[Dataset entries]

= Beginning of Section =

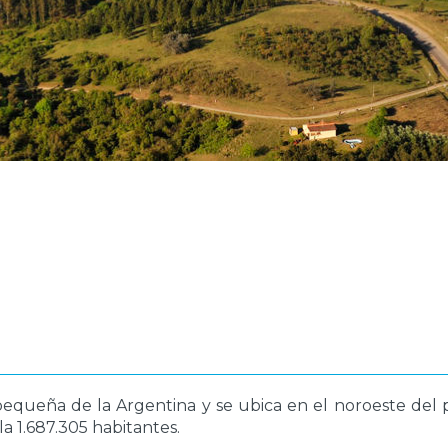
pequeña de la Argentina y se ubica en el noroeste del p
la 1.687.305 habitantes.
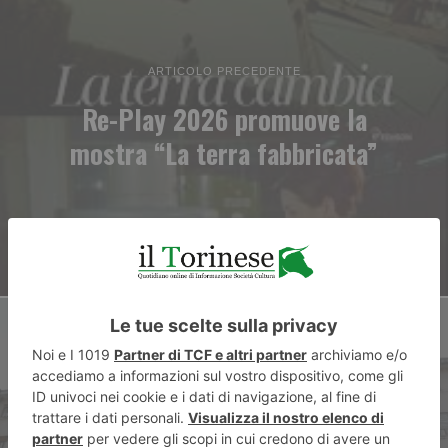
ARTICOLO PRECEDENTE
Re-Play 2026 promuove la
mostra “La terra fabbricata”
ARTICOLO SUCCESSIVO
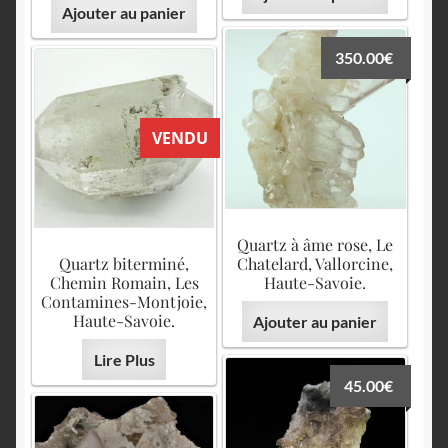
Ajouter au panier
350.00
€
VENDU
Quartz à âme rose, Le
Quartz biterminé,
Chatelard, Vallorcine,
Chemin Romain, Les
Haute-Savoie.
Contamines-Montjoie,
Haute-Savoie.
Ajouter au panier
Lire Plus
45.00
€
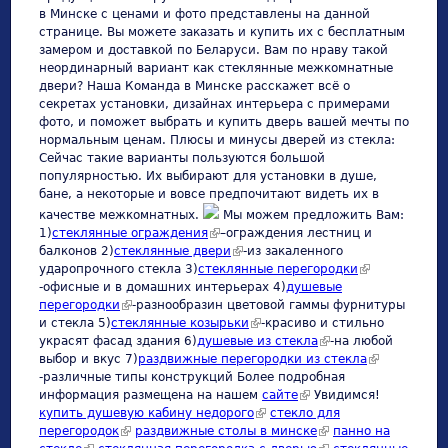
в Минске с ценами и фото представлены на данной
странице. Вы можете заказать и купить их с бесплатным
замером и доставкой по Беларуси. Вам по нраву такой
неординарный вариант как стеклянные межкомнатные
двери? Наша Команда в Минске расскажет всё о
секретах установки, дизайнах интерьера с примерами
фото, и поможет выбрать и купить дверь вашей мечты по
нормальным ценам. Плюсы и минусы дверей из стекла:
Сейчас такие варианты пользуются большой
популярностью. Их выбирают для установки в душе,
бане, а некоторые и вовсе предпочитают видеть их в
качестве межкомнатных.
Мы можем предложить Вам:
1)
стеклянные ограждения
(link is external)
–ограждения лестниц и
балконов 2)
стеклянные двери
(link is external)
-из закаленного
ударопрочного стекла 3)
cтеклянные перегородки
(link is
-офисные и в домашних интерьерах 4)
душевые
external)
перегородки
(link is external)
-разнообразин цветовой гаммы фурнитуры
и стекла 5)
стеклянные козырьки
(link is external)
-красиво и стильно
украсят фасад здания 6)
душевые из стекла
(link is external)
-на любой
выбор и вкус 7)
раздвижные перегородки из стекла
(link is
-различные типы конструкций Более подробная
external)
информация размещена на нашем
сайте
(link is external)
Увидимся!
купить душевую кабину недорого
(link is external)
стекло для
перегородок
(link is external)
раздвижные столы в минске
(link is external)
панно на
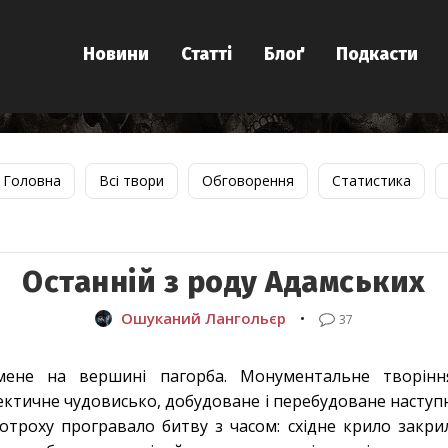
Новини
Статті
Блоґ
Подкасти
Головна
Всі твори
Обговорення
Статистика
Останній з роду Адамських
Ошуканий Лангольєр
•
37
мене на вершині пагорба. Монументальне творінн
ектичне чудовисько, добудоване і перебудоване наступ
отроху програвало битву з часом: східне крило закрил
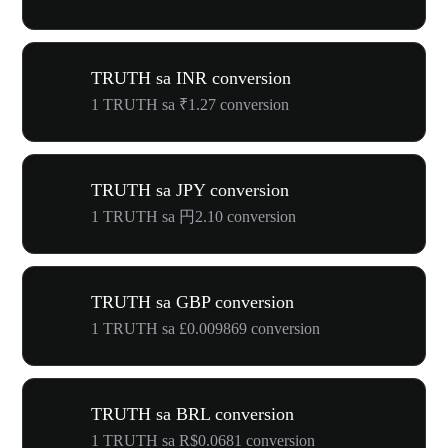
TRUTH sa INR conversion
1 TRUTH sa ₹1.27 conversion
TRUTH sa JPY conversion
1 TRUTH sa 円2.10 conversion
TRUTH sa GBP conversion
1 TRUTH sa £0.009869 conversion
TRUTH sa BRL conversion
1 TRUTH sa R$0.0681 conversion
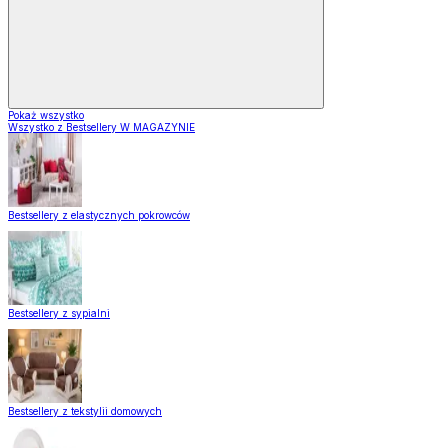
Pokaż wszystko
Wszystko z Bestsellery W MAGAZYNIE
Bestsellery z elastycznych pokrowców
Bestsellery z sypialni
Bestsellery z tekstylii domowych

= End of Section =
= Beginning of Section =

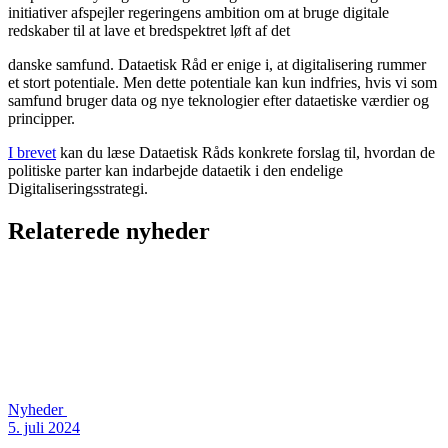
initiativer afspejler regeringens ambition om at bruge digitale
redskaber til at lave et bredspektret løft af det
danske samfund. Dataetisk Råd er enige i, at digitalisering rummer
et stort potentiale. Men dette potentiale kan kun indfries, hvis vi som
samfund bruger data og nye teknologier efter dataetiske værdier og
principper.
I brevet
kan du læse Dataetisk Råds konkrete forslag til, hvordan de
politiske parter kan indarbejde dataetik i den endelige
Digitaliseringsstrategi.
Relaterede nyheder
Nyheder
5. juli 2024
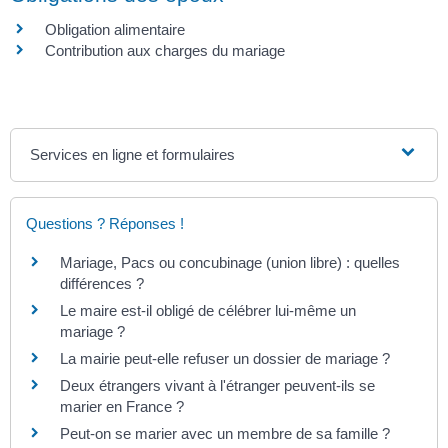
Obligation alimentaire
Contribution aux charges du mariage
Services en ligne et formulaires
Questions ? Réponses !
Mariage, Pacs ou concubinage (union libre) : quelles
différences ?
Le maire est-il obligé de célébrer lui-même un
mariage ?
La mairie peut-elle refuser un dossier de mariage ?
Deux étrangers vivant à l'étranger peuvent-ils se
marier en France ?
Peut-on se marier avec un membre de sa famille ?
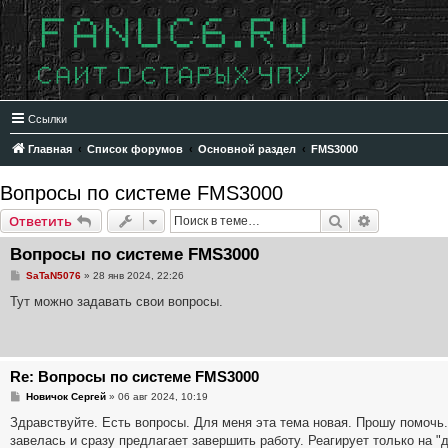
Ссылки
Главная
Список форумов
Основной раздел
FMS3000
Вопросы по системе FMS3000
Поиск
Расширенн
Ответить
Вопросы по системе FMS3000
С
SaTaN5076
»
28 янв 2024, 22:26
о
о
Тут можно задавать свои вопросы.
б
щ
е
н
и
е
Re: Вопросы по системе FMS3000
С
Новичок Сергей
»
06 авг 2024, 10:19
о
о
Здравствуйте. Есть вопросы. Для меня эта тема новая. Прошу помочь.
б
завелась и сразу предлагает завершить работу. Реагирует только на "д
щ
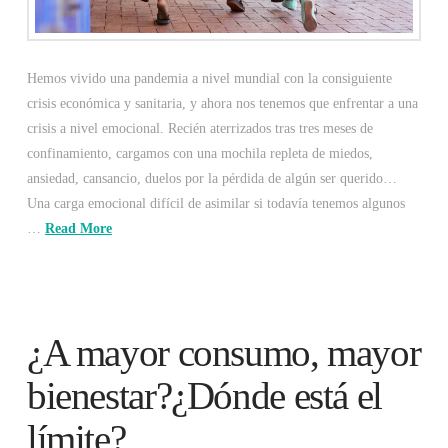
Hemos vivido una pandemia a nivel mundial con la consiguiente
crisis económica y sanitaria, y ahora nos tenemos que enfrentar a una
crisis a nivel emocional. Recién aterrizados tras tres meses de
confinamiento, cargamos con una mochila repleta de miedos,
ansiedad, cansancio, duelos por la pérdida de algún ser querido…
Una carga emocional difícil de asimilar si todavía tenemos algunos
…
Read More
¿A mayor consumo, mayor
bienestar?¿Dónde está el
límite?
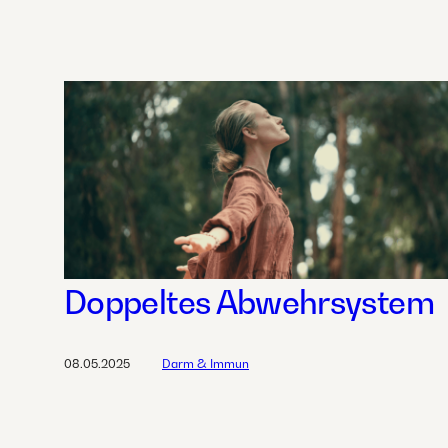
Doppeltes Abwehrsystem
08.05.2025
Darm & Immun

= End of Section =
= Beginning of Section =

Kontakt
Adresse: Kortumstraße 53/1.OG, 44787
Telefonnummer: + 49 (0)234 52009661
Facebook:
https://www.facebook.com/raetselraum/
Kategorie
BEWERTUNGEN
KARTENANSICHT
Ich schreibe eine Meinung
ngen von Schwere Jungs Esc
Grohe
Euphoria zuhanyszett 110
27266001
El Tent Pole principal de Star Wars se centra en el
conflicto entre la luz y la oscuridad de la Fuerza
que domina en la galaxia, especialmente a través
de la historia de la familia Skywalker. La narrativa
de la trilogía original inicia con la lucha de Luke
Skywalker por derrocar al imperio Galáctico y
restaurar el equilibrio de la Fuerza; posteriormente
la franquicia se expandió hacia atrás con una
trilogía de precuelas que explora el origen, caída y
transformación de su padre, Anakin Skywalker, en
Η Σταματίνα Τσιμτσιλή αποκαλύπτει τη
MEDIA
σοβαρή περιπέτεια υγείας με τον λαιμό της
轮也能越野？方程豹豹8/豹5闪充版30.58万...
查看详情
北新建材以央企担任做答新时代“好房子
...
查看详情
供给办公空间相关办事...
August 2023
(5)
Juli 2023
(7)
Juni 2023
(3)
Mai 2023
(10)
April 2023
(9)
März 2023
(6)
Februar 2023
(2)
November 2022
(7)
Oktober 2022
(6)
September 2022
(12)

= End of Section =

AIM OF THE EXERCISE:
For the entries above, print exactly the lines between the one with "pequeña de la" and the one with "замером и доставкой", inclusive, with no pictures.

ANSWER AREA:
pequeña de la Argentina y se ubica en el noroeste del p
la 1.687.305 habitantes.
ARTICOLO PRECEDENTE
Re-Play 2026 promuove la
mostra “La terra fabbricata”
ARTICOLO SUCCESSIVO
Ajouter au panier
350.00
€
VENDU
Quartz à âme rose, Le
Quartz biterminé,
Chatelard, Vallorcine,
Chemin Romain, Les
Haute-Savoie.
Contamines-Montjoie,
Haute-Savoie.
Ajouter au panier
Lire Plus
45.00
€
в Минске с ценами и фото представлены на данной
странице. Вы можете заказать и купить их с бесплатным
замером и доставкой по Беларуси. Вам по нраву такой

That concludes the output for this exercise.